The definition of deficits is spending beyond tax receipts. “Ah,” you say. “But our children and grandchildren will pay the taxes.” Wrong again. There is no historical relationship between tax rates and deficits. In more than 50 years, tax rates have gone down or remained level, depending on your income. This, despite huge deficits and even a couple surpluses.
Since it is unlikely tax rates will rise – at least that's what all the politicians promise -- your children and grandchildren will not pay for today's deficits.
As for being indebted to China et al, this is another myth. The federal government borrows by creating Treasury securities (T-bills, T-notes and T-bonds) from thin air, backed only by “full faith and credit.” It then sells these securities to acquire dollars it previously had created. When the securities mature, the government buys them back, plus interest.
“Full faith and credit” is an intangible collateral. The government has an unlimited supply. This gives the government the power to create unlimited amounts of T-securities. Finding buyers for these T-securities is addressed by offering interest rates high enough to attract investors.
While the government currently creates T-securities from thin air, it just as easily could create money from thin air – similarly backed only by full faith and credit – and eliminate the borrowing step. No longer would we be troubled by federal debt, federal deficits, concerns about China et al or interest payments. The same controls over T-security creation would apply to money creation. We merely would eliminate the one step that causes so much controversy.
Why does the U.S. government create T-securities to obtain U.S. dollars, rather than creating U.S. dollars directly? Borrowing is a relic from the gold-standard days, which ended in 1971. Prior to that, U.S. dollars were backed in part by gold, a tangible product in limited supply. This limit prevented the government from creating as many U.S. dollars as it needed, so it had to borrow these dollars.
When you think about it, the notion of the U.S. government being forced to borrow U.S. dollars – dollars it alone has the power to create – is ironic and inefficient. By creating dollars directly, the government would eliminate deficits, debt and those huge interest payments, along with all the controversy these subjects cause.
Rodger Malcolm Mitchell
http://www.rodgermitchell.com -
2.2
Sorry for the length of this post, but when I read that raising taxes and/or reducing spending is a path to recovery, I must respond.

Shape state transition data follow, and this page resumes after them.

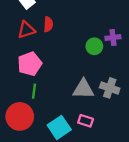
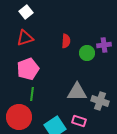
red semicircle: (48, 24) -> (66, 41), moved
gray cross: (110, 88) -> (100, 101), moved

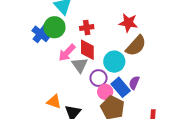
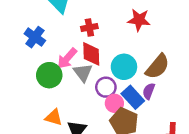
green circle: (54, 27) -> (49, 75), moved
brown semicircle: (136, 46) -> (157, 67), moved

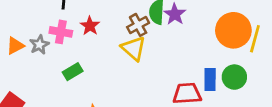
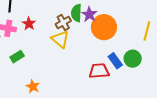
orange circle: (233, 30) -> (104, 27), moved
blue rectangle: (210, 80) -> (115, 61), turned -35

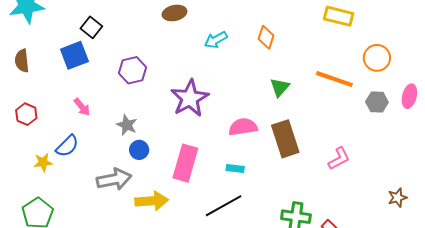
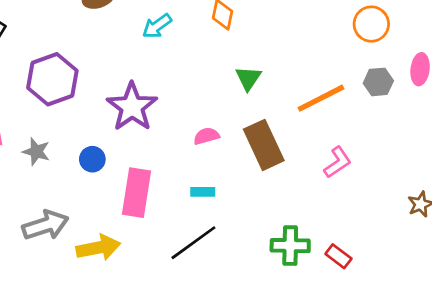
purple hexagon: (133, 70) -> (52, 79), size x1.4
orange line: (334, 79) -> (321, 98), moved, turned -39
gray star: (127, 125) -> (36, 152), moved
pink semicircle: (243, 127) -> (206, 136), size x0.7
blue circle: (139, 150) -> (92, 159), moved

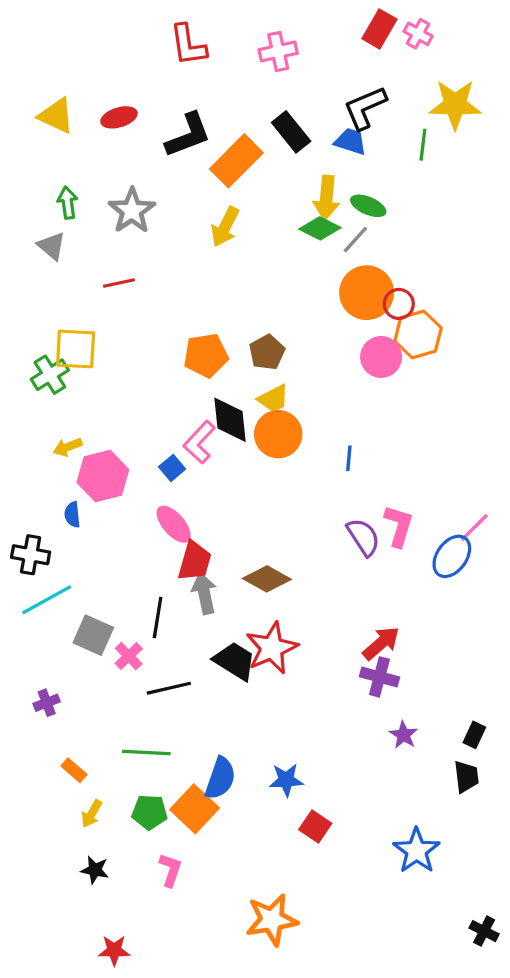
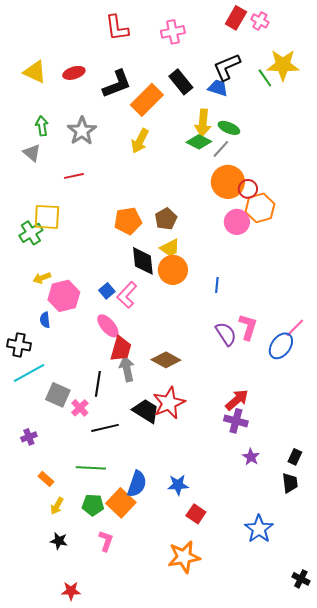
green line: (423, 145) -> (265, 78), moved, turned -42
pink L-shape: (199, 442) -> (127, 295), moved
orange star: (272, 920) -> (184, 557), moved

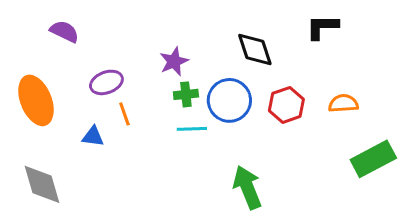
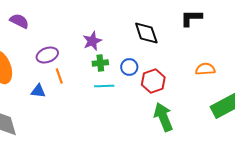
blue circle: (229, 100) -> (129, 67), size x0.6
red hexagon: (286, 105) -> (153, 81), moved
green arrow: (247, 187) -> (163, 117), moved

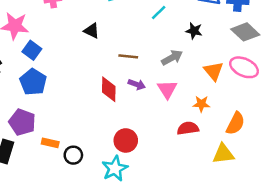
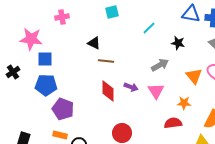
blue square: (32, 50) -> (45, 59), turned -35
brown line: (128, 56) -> (106, 61), moved
blue pentagon: (33, 82) -> (46, 85), turned -30
purple pentagon: (22, 122) -> (63, 109), moved

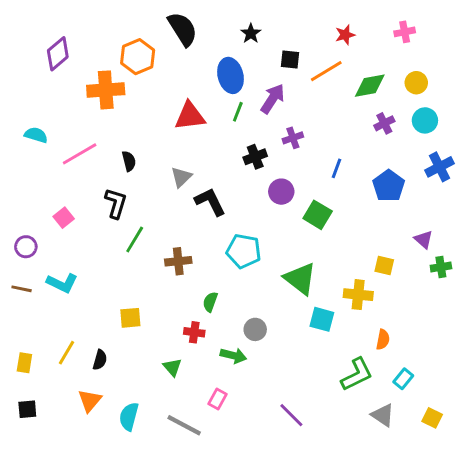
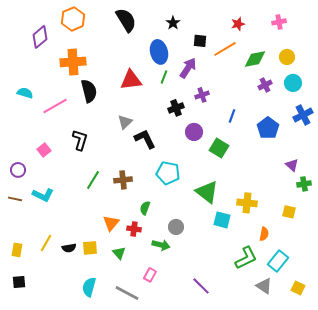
orange hexagon: (138, 57) -> (73, 19), moved
black semicircle: (129, 161) -> (89, 91), moved, size x1.6
green line: (135, 239) -> (93, 180), moved
yellow square: (384, 266) -> (289, 212), moved
yellow square: (130, 318) -> (90, 248), moved
black semicircle: (100, 360) -> (69, 248), turned 64
cyan rectangle: (403, 379) -> (278, 261), size x1.5
orange triangle: (90, 401) -> (111, 223), moved

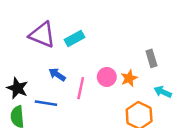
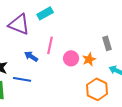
cyan rectangle: (74, 38) -> (45, 13), moved
pink line: (81, 88) -> (50, 45), moved

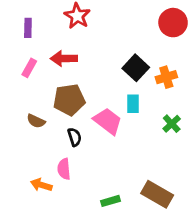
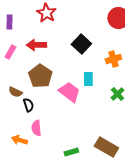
black square: (136, 68) -> (81, 44), moved
brown pentagon: (69, 100) -> (40, 76), turned -30
black semicircle: (75, 137) -> (28, 105), moved

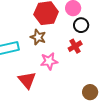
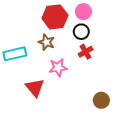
black circle: (81, 25) -> (81, 32), moved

A large economy has more money than does a small economy. Therefore a growing economy requires a growing supply of money, aka deficit spending.
Concern about the federal debt revolves around two beliefs: Someone (often characterized as “our grandchildren”) will have to pay those debts, and large debts cause inflation. For us citizens, personal debt is concerning, because debt must be repaid. People go bankrupt when they can't repay their debts. But, if you owned a magic printing press, and you had the legal right to print as much money as you wished, debt never would concern you.
Received a bill for a million dollars? No problem. Turn on the magic press and poof!, it's paid. Unfortunately, you and I don't own a magic press, so we worry about our debt.
The federal government, uniquely among all U.S. debtors does own that printing press. It can pay bills of any size, which is how today, it easily services a gross debt of $12 trillion. Not even during the current recession has any federal check bounced. Not even close.
Still we worry about federal debt as though it were our own. Why? Partly because so many people tell us we owe the federal debt. How silly. Debt is owed by borrowers. We are not the borrowers. In many cases, we are the lenders, the owners of T-securities. The government is the borrower, and we are not the government. There will be no bill collectors on our doorsteps, demanding that we pay our mythical share of the federal debt.
But won't “our grandchildren” have to pay for the debt through higher taxes? For the past 50 years, tax rates actually have gone down, despite massive deficits. There is no relationship between deficits and tax rates, which are political, not financial, decisions.
What if tax rates don't rise, or rise moderately? Let's do the math. Say in Year One, taxes total $10 trillion and spending totals $11 trillion. Spending exceeds taxes, which causes a $1 trillion debt.
In Year Two, tax rates rise, so taxes now total $11 trillion, but spending rises to $12 trillion, and now the debt has risen to $2 trillion.
How much of Year One's debt did taxpayers pay? None. Taxes weren't even sufficient to pay for Year two's spending, let alone pay for last year's debt. The only time taxpayers pay for debt is when taxes exceed spending, i.e a surplus.
This is why surpluses have caused all six depressions in U.S. history. Surpluses, not debt, cost taxpayers money.
The inflation logic is that federal debt increases the money supply (true), which dilutes the value of money (not true). Money value is based not only on supply, but also on demand.
Money supply can increase massively, and still not cause inflation, if demand goes up as much. Demand is determined by risk and reward. Risk is inflation (which is a result, not a cause), so the key to money value is reward.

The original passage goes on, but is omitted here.